Sputnik : un parasite chez les soviétiques
Une bestiole venue de l’espace sème l’horreur au cœur d’une base militaire dans Sputnik, film d’horreur russe bien plus soigné que la moyenne.
Vous vous souvenez de la fin de Life – origine inconnue, cet ersatz étonnamment réussi d’Alien avec Jake Gyllenhaal ? Sans trop en dire sur ce dernier, il est plausible de considérer que le russe Sputnik – espèce inconnue est sa suite spirituelle. L’action du film d’Egor Abramenko, qui est sorti dans son pays en VOD pour cause de Covid-19, avant d’être sélectionné successivement à l’Etrange Festival et à Gérardmer chez nous, se déroule par contre non pas dans le futur mais en 1983, alors que l’URSS mène toujours son programme d’exploration spatiale. Konstantin (Pyotr Fyodorov, habitué des blockbusters slaves, comme le récent The Blackout) est un cosmonaute en mission orbitale avec son partenaire, qui tombe malencontreusement sur un os en cours de route… De retour sur Terre, les autorités soviétiques se rendent compte que l’officier, qui s’est crashé avec sa capsule dans un champ et a difficilement survécu – son copilote, lui, est bien mort -, n’a aucun souvenir de ce qui lui est arrivé dans les étoiles. Psychologue en délicatesse avec la hiérarchie, Tatania (Oksana Akinshina, vue dans La mort dans la peau) est dépêchée en urgence dans la base militaire isolée où est retenu le cosmonaute, pour une mission bien précise : Konstantin n’est pas revenu seul de l’espace, et il s’agit de trouver une manière de contrôler le passager clandestin qui est rentré avec lui…
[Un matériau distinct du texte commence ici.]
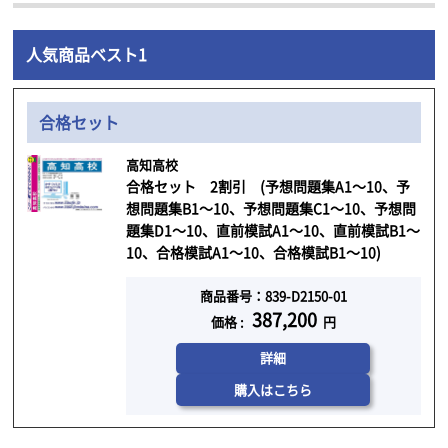
人気商品ベスト1
合格セット
高知高校
合格セット 2割引 (予想問題集A1～10、予
想問題集B1～10、予想問題集C1～10、予想問
題集D1～10、直前模試A1～10、直前模試B1～
10、合格模試A1～10、合格模試B1～10)
商品番号：839-D2150-01
387,200
価格 :
円
詳細
購入はこちら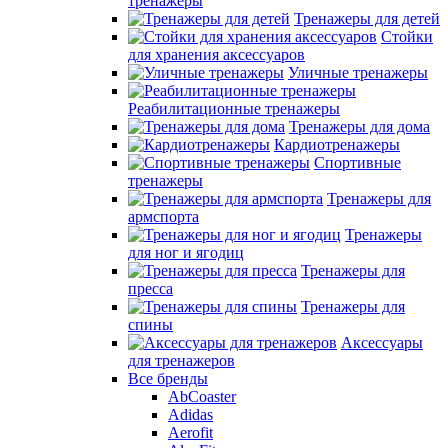
тренажеры
Тренажеры для детей
Стойки
для хранения аксессуаров
Уличные тренажеры
Реабилитационные тренажеры
Тренажеры для дома
Кардиотренажеры
Спортивные
тренажеры
Тренажеры для
армспорта
Тренажеры
для ног и ягодиц
Тренажеры для
пресса
Тренажеры для
спины
Аксессуары
для тренажеров
Все бренды
AbCoaster
Adidas
Aerofit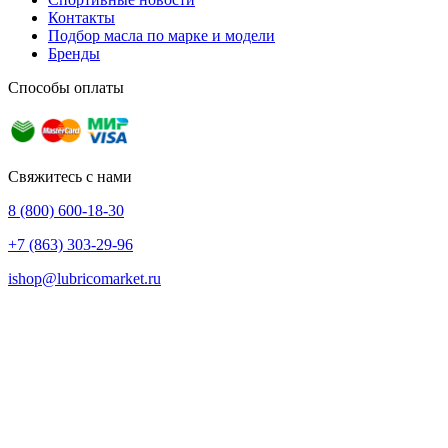
Контакты
Подбор масла по марке и модели
Бренды
Способы оплаты
Свяжитесь с нами
8 (800) 600-18-30
+7 (863) 303-29-96
ishop@lubricomarket.ru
Personne ne vous entendra muter
Trop peu exploré dans le genre fantastique, le concept du symbiote est au cœur de Sputnik, dont le titre à double sens (c’est une référence au programme spatial, évidemment, mais aussi un indicateur narratif clair – « sputnik » veut dire passager, voyageur, en russe) résume bien la double dimension militaro-horrifique. L’ombre de l’Alien originel de Ridley Scott n’est évidemment jamais bien loin, mais le film d’Egor Abramenko, qui se déroule en très grande partie sur le plancher des vaches, s’en démarque rapidement, de par le look et le mode opératoire de sa créature vedette, que la mise en scène se charge de révéler très progressivement, par petites touches peu ragoûtantes. Bien plus soigné techniquement que la moyenne des productions locales du même style (la photo est d’une richesse évocatrice insoupçonnée, le sound design inspiré, les VFX le plus souvent somptueux), Sputnik s’aborde comme un huis-clos tendu où le suspense tourne autour d’un parasite gluant et menaçant comme il se doit, mais dont la nature même (il est nerveusement et viscéralement indissociable de son hôte) amène des complications morales et politiques inédites.
» Sputnik rate de peu le statut de série B incontournable. »
Les décors du film ont beau être grisâtres et répétitifs (c’est une base militaire russe dans les années 80, aucun risque d’y voir de l’architecture pop et colorée, donc), Sputnik installe tout du moins dans sa première partie une ambiance clinique convaincante, à peine troublée par des scènes de flash-back dans un orphelinat qui cassent le rythme – et déboucheront d’ailleurs sur un twist futile. Konstantin est une victime autant qu’une menace, entouré de militaires et de scientifiques inquiets et manipulateurs, et seule Tatiana apporte un brin de compréhension et d’humanité dans son univers. Univers clos qui laisse bientôt plus de place à une vicieuse bestiole sifflante, petit triomphe de design maléfique dont chaque apparition iconisée se termine dans un bain de sang bien rouge. Avec son rythme en dents de scie, un climax survolé qui peut s’avérer frustrant, et une trop large part donnée aux atermoiements psychologiques de son couple d’humains, que le scénario veut rapprocher à tout prix même si cela n’a pas d’importance, Sputnik rate de peu le statut de série B incontournable, que sa finition artistique laissait espérer. Il faut en tout cas lui donner sa chance si vous aimez les productions horrifiques avec un contexte historique et culturel « exotique ».